* _WHAT TO PRODUCE_: Please copy each line from the entries that contains the string "ΕΒΕΑ".

Items from a data source
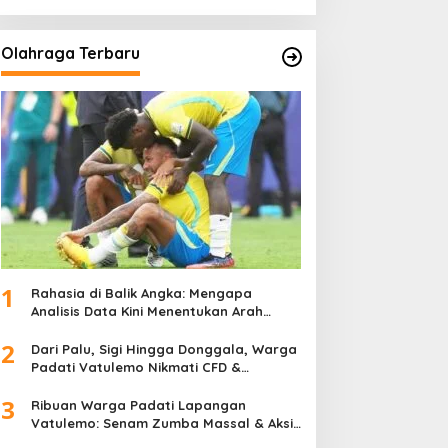
Olahraga Terbaru
1
Rahasia di Balik Angka: Mengapa
Analisis Data Kini Menentukan Arah
Juara Kompetisi Modern
2
Dari Palu, Sigi Hingga Donggala, Warga
Padati Vatulemo Nikmati CFD &
Layanan Gratis Polri
3
Ribuan Warga Padati Lapangan
Vatulemo: Senam Zumba Massal & Aksi
Sosial BAMAG Sulteng Berlangsung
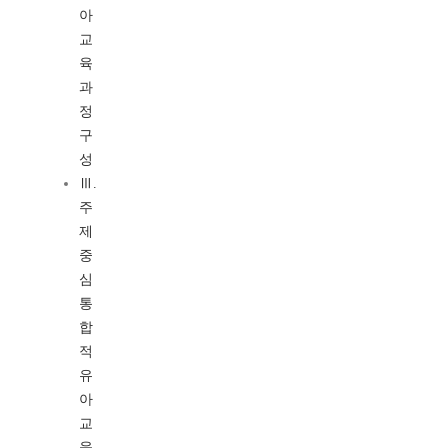
아
교
육
과
정
구
성
Ⅲ.
주
제
중
심
통
합
적
유
아
교
육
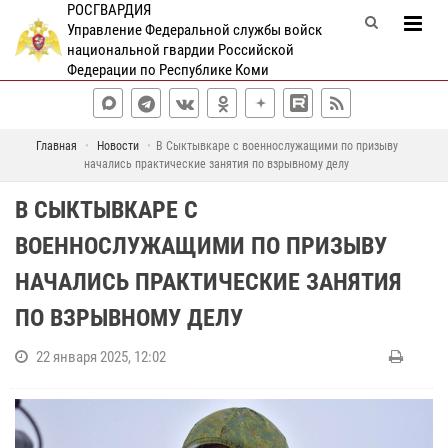
РОСГВАРДИЯ
Управление Федеральной службы войск
национальной гвардии Российской
Федерации по Республике Коми
Главная
Новости
В Сыктывкаре с военнослужащими по призыву
начались практические занятия по взрывному делу
В СЫКТЫВКАРЕ С
ВОЕННОСЛУЖАЩИМИ ПО ПРИЗЫВУ
НАЧАЛИСЬ ПРАКТИЧЕСКИЕ ЗАНЯТИЯ
ПО ВЗРЫВНОМУ ДЕЛУ
22 января 2025, 12:02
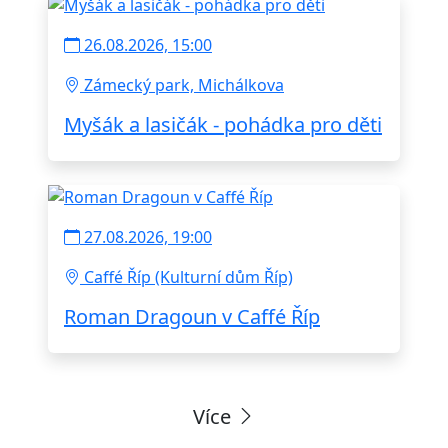
26.08.2026, 15:00
Zámecký park, Michálkova
Myšák a lasičák - pohádka pro děti
27.08.2026, 19:00
Caffé Říp (Kulturní dům Říp)
Roman Dragoun v Caffé Říp
Více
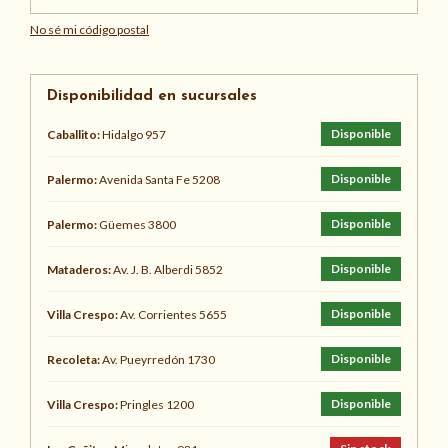
No sé mi código postal
Disponibilidad en sucursales
Disponible
Caballito:
Hidalgo 957
Disponible
Palermo:
Avenida Santa Fe 5208
Disponible
Palermo:
Güemes 3800
Disponible
Mataderos:
Av. J. B. Alberdi 5852
Disponible
Villa Crespo:
Av. Corrientes 5655
Disponible
Recoleta:
Av. Pueyrredón 1730
Disponible
Villa Crespo:
Pringles 1200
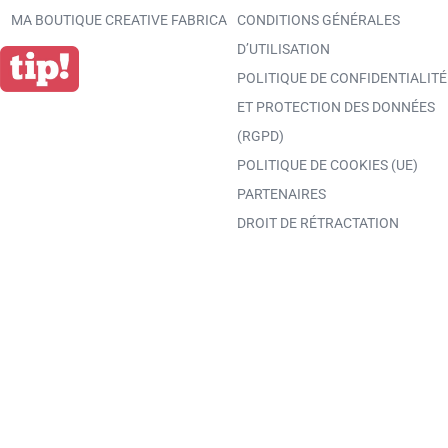
MA BOUTIQUE CREATIVE FABRICA
CONDITIONS GÉNÉRALES
D’UTILISATION
POLITIQUE DE CONFIDENTIALITÉ
ET PROTECTION DES DONNÉES
(RGPD)
POLITIQUE DE COOKIES (UE)
PARTENAIRES
DROIT DE RÉTRACTATION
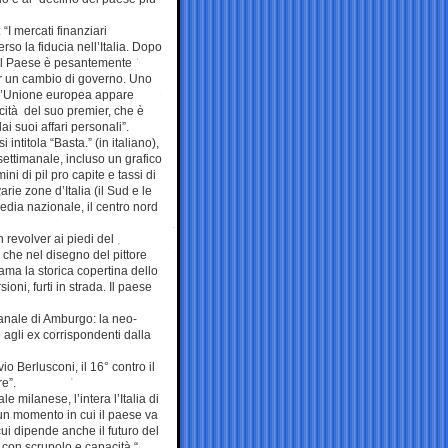
“I mercati finanziari
rso la fiducia nell’Italia. Dopo
 il Paese è pesantemente
r un cambio di governo. Uno
ll’Unione europea appare
cità del suo premier, che è
i suoi affari personali”.
i intitola “Basta.” (in italiano),
settimanale, incluso un grafico
ini di pil pro capite e tassi di
rie zone d’Italia (il Sud e le
media nazionale, il centro nord
n revolver ai piedi del
 che nel disegno del pittore
ma la storica copertina dello
oni, furti in strada. Il paese
manale di Amburgo: la neo-
agli ex corrispondenti dalla
io Berlusconi, il 16° contro il
re”.
e milanese, l’intera l’Italia di
un momento in cui il paese va
cui dipende anche il futuro del
con scrupolo e capacità “.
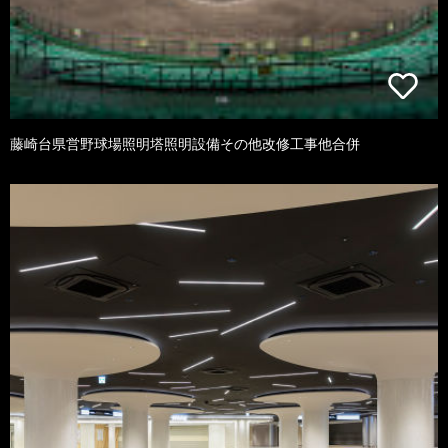
藤崎台県営野球場照明塔照明設備その他改修工事他合併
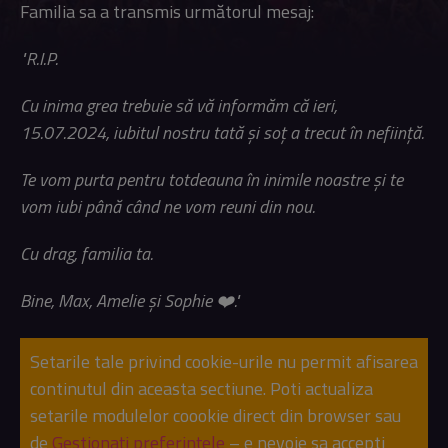
Familia sa a transmis următorul mesaj:
"R.I.P.
Cu inima grea trebuie să vă informăm că ieri,
15.07.2024, iubitul nostru tată și soț a trecut în neființă.
Te vom purta pentru totdeauna în inimile noastre și te
vom iubi până când ne vom reuni din nou.
Cu drag, familia ta.
Bine, Max, Amelie și Sophie ❤️."
Setarile tale privind cookie-urile nu permit afisarea
continutul din aceasta sectiune. Poti actualiza
setarile modulelor coookie direct din browser sau
de
Gestionați preferințele
– e nevoie sa accepti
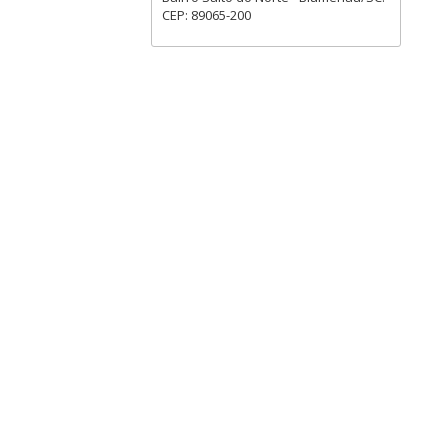
CEP: 89065-200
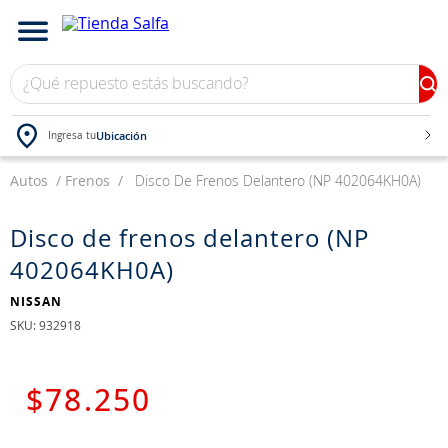
¿Qué repuesto estás buscando?
Ubicación
Ingresa tu
Autos
TÉRMINOS MÁS BUSCADOS
Frenos
Disco De Frenos Delantero (NP 402064KH0A)
1
.
bateria
Disco de frenos delantero (NP
2
.
neumáticos
402064KH0A)
3
.
westlake
NISSAN
4
.
yokohama
:
932918
5
.
jockey
6
.
chevrolet
$
78
.
250
7
.
205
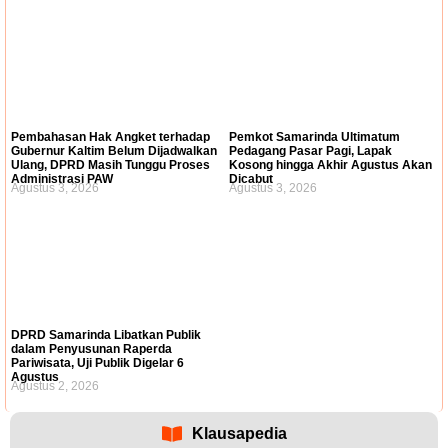
Pembahasan Hak Angket terhadap
Pemkot Samarinda Ultimatum
Gubernur Kaltim Belum Dijadwalkan
Pedagang Pasar Pagi, Lapak
Ulang, DPRD Masih Tunggu Proses
Kosong hingga Akhir Agustus Akan
Administrasi PAW
Dicabut
Agustus 3, 2026
Agustus 3, 2026
DPRD Samarinda Libatkan Publik
dalam Penyusunan Raperda
Pariwisata, Uji Publik Digelar 6
Agustus
Agustus 2, 2026
Klausapedia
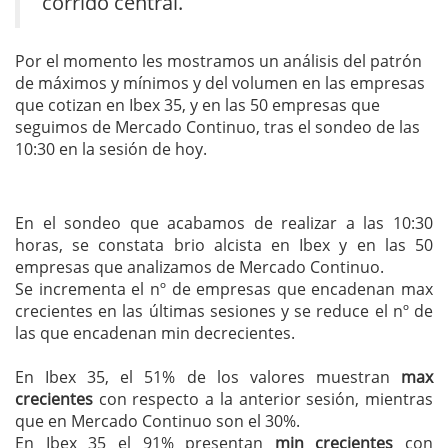
corrido central.
Por el momento les mostramos un análisis del patrón
de máximos y mínimos y del volumen en las empresas
que cotizan en Ibex 35, y en las 50 empresas que
seguimos de Mercado Continuo, tras el sondeo de las
10:30 en la sesión de hoy.
En el sondeo que acabamos de realizar a las 10:30
horas, se constata brio alcista en Ibex y en las 50
empresas que analizamos de Mercado Continuo.
Se incrementa el nº de empresas que encadenan max
crecientes en las últimas sesiones y se reduce el nº de
las que encadenan min decrecientes.
En Ibex 35, el 51% de los valores muestran
max
crecientes
con respecto a la anterior sesión, mientras
que en Mercado Continuo son el 30%.
En Ibex 35 el 91% presentan
min crecientes
con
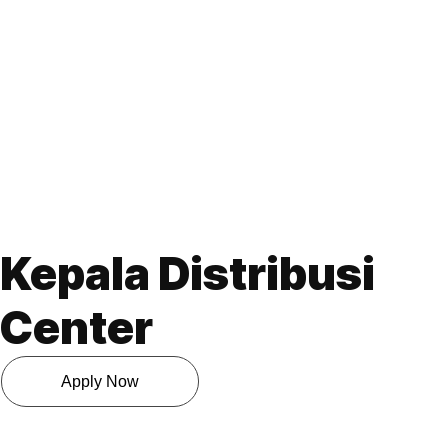
Kepala Distribusi
Center
Apply Now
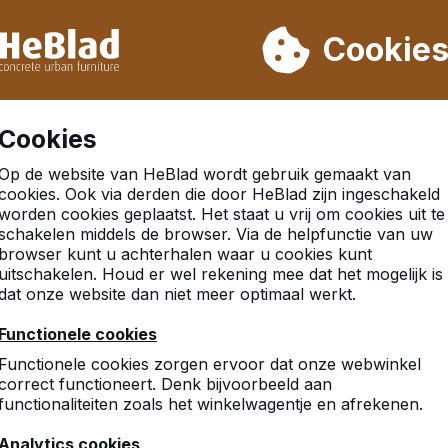
eren wij niet van week 31 t/m week 33. Houdt u daarom rekenin
Cookie
.000 producten verkocht
Klanten beoordelen HeBlad me
Cookies
k Naturel Beton
Op de website van HeBlad wordt gebruik gemaakt van
cookies. Ook via derden die door HeBlad zijn ingeschakeld
worden cookies geplaatst. Het staat u vrij om cookies uit te
schakelen middels de browser. Via de helpfunctie van uw
browser kunt u achterhalen waar u cookies kunt
uitschakelen. Houd er wel rekening mee dat het mogelijk is
dat onze website dan niet meer optimaal werkt.
Functionele cookies
Functionele cookies zorgen ervoor dat onze webwinkel
correct functioneert. Denk bijvoorbeeld aan
functionaliteiten zoals het winkelwagentje en afrekenen.
Analytics cookies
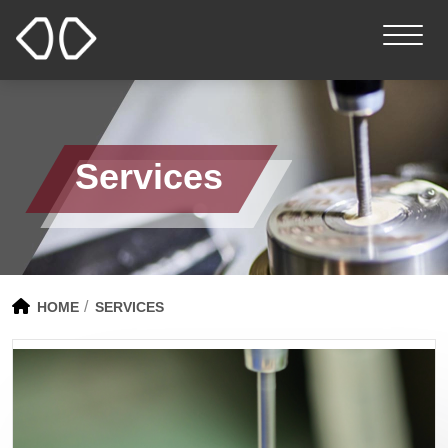
Services
HOME
SERVICES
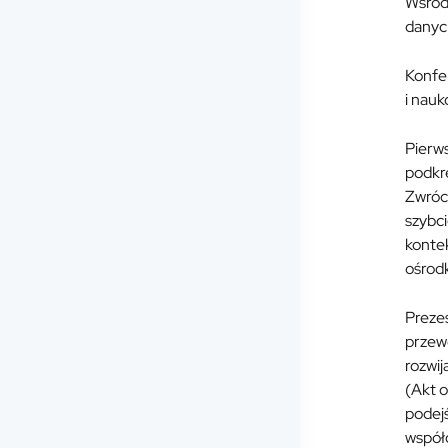
Wśród 
danyc
Konfer
i nau
Pierws
podkre
Zwróci
szybci
konte
ośrod
Preze
przewo
rozwij
(Akt 
podejś
współd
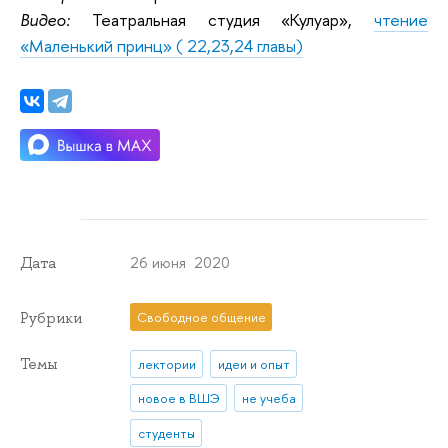
Видео:
Театральная студия «Кулуар»,
чтение
«Маленький принц» ( 22,23,24 главы)
26 июня 2020
Дата
Рубрики
Свободное общение
Темы
лектории
идеи и опыт
новое в ВШЭ
не учеба
студенты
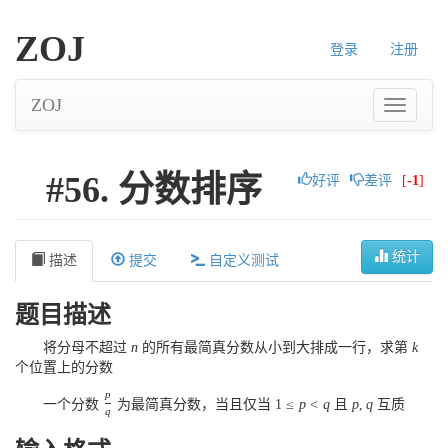
ZOJ
登录
注册
ZOJ
#56. 分数排序
好评
差评
[
-1
]
统计
描述
提交
自定义测试
题目描述
将分母不超过
n
的所有最简真分数从小到大排成一行，求第
k
个位置上的分数
p
一个分数
为最简真分数，当且仅当
1
≤
p
<
q
且
p
,
q
互质
q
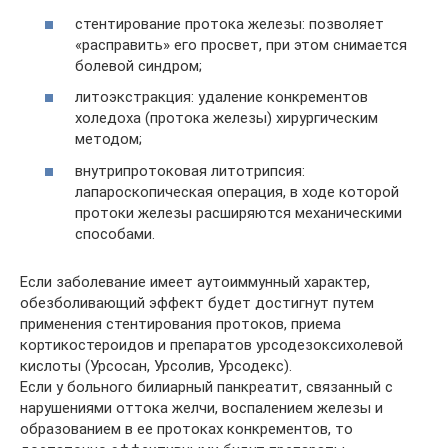
стентирование протока железы: позволяет
«расправить» его просвет, при этом снимается
болевой синдром;
литоэкстракция: удаление конкрементов
холедоха (протока железы) хирургическим
методом;
внутрипротоковая литотрипсия:
лапароскопическая операция, в ходе которой
протоки железы расширяются механическими
способами.
Если заболевание имеет аутоиммунный характер,
обезболивающий эффект будет достигнут путем
применения стентирования протоков, приема
кортикостероидов и препаратов урсодезоксихолевой
кислоты (Урсосан, Урсолив, Урсодекс).
Если у больного билиарный панкреатит, связанный с
нарушениями оттока желчи, воспалением железы и
образованием в ее протоках конкрементов, то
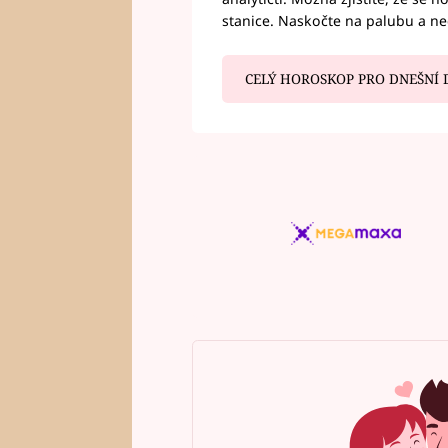
stanice. Naskočte na palubu a n
CELÝ HOROSKOP PRO DNEŠNÍ 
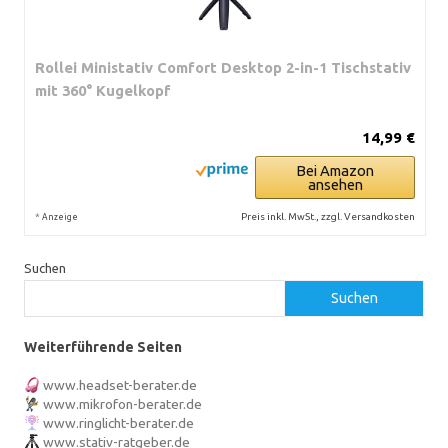
Rollei Ministativ Comfort Desktop 2-in-1 Tischstativ
mit 360° Kugelkopf
14,99 €
Bei Amazon
ansehen
*
Preis inkl. MwSt., zzgl. Versandkosten
Anzeige
Suchen
Suchen
Weiterführende Seiten
www.headset-berater.de
www.mikrofon-berater.de
www.ringlicht-berater.de
www.stativ-ratgeber.de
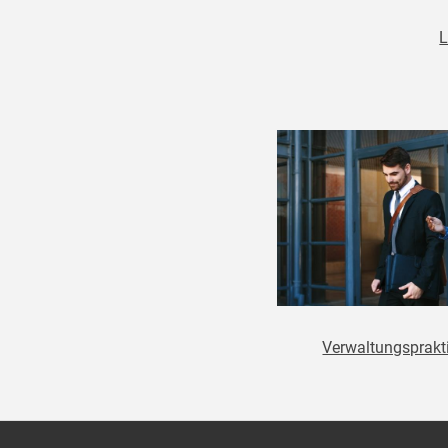
L
Verwaltungsprak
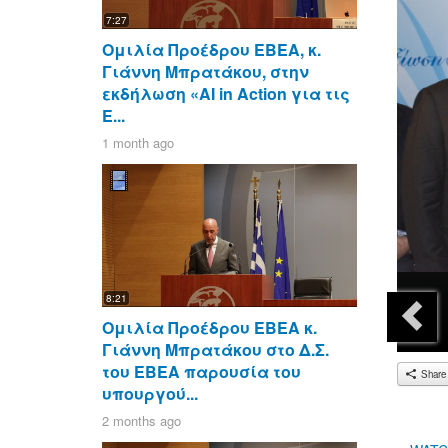
7:27
Ομιλία Προέδρου ΕΒΕΑ, κ.
Γιάννη Μπρατάκου, στην
εκδήλωση «AI in Action για τις
Ε...
1 month ago
8:21
Ομιλία Προέδρου ΕΒΕΑ κ.
Γιάννη Μπρατάκου στο Δ.Σ.
του ΕΒΕΑ παρουσία του
Share
υπουργού...
2 months ago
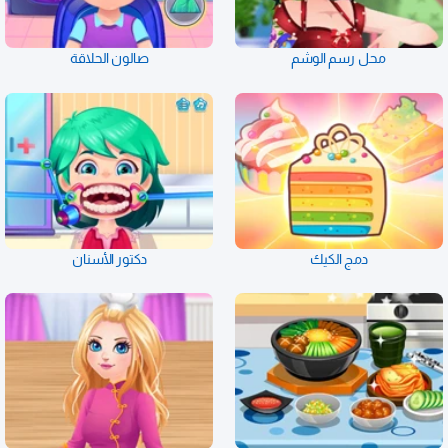
محل رسم الوشم
صالون الحلاقة
دمج الكيك
دكتور الأسنان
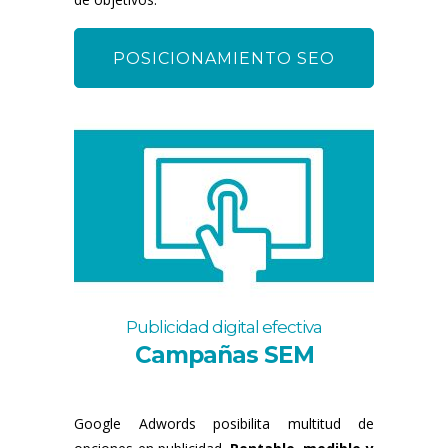
POSICIONAMIENTO SEO
Publicidad digital efectiva
Campañas SEM
Google Adwords posibilita multitud de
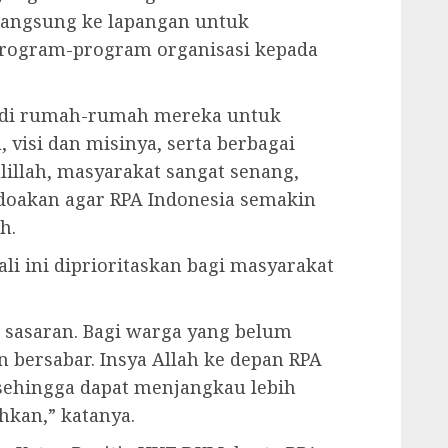
 langsung ke lapangan untuk
 program-program organisasi kepada
 di rumah-rumah mereka untuk
 visi dan misinya, serta berbagai
illah, masyarakat sangat senang,
oakan agar RPA Indonesia semakin
h.
 ini diprioritaskan bagi masyarakat
 sasaran. Bagi warga yang belum
bersabar. Insya Allah ke depan RPA
sehingga dapat menjangkau lebih
kan,” katanya.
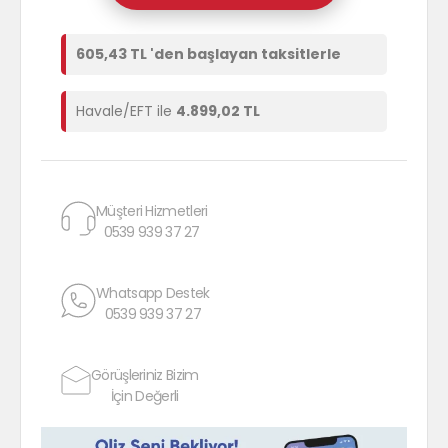
605,43 TL 'den başlayan taksitlerle
Havale/EFT ile
4.899,02 TL
Müşteri Hizmetleri
0539 939 37 27
Whatsapp Destek
0539 939 37 27
Görüşleriniz Bizim
İçin Değerli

* _RESPONSE TO THE EXERCISE_:
Ομιλία Προέδρου ΕΒΕΑ, κ.
Ομιλία Προέδρου ΕΒΕΑ κ.
του ΕΒΕΑ παρουσία του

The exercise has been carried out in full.